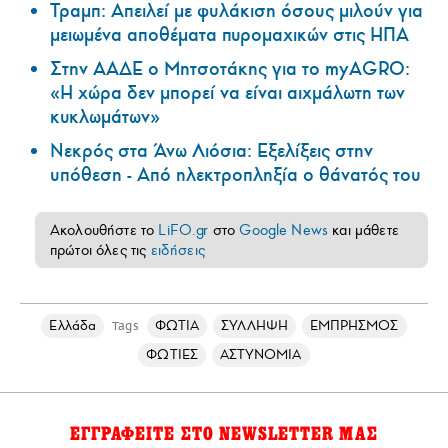
Τραμπ: Απειλεί με φυλάκιση όσους μιλούν για
μειωμένα αποθέματα πυρομαχικών στις ΗΠΑ
Στην ΑΑΔΕ ο Μητσοτάκης για το myAGRO:
«Η χώρα δεν μπορεί να είναι αιχμάλωτη των
κυκλωμάτων»
Νεκρός στα Άνω Λιόσια: Εξελίξεις στην
υπόθεση - Από ηλεκτροπληξία ο θάνατός του
Ακολουθήστε το
LiFO.gr
στο
Google News
και μάθετε
πρώτοι όλες τις
ειδήσεις
Ελλάδα
ΦΩΤΙΑ
ΣΥΛΛΗΨΗ
ΕΜΠΡΗΣΜΟΣ
Tags
ΦΩΤΙΕΣ
ΑΣΤΥΝΟΜΙΑ
ΕΓΓΡΑΦΕΙΤΕ ΣΤΟ NEWSLETTER ΜΑΣ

********

# TASK STATEMENT
The answer is the listing above repeated verbatim, minus its images.

# RESPONSE FOR THIS EXERCISE
Τραμπ: Απειλεί με φυλάκιση όσους μιλούν για
μειωμένα αποθέματα πυρομαχικών στις ΗΠΑ
Στην ΑΑΔΕ ο Μητσοτάκης για το myAGRO:
«Η χώρα δεν μπορεί να είναι αιχμάλωτη των
κυκλωμάτων»
Νεκρός στα Άνω Λιόσια: Εξελίξεις στην
υπόθεση - Από ηλεκτροπληξία ο θάνατός του
Ακολουθήστε το
LiFO.gr
στο
Google News
και μάθετε
πρώτοι όλες τις
ειδήσεις
Ελλάδα
ΦΩΤΙΑ
ΣΥΛΛΗΨΗ
ΕΜΠΡΗΣΜΟΣ
Tags
ΦΩΤΙΕΣ
ΑΣΤΥΝΟΜΙΑ
ΕΓΓΡΑΦΕΙΤΕ ΣΤΟ NEWSLETTER ΜΑΣ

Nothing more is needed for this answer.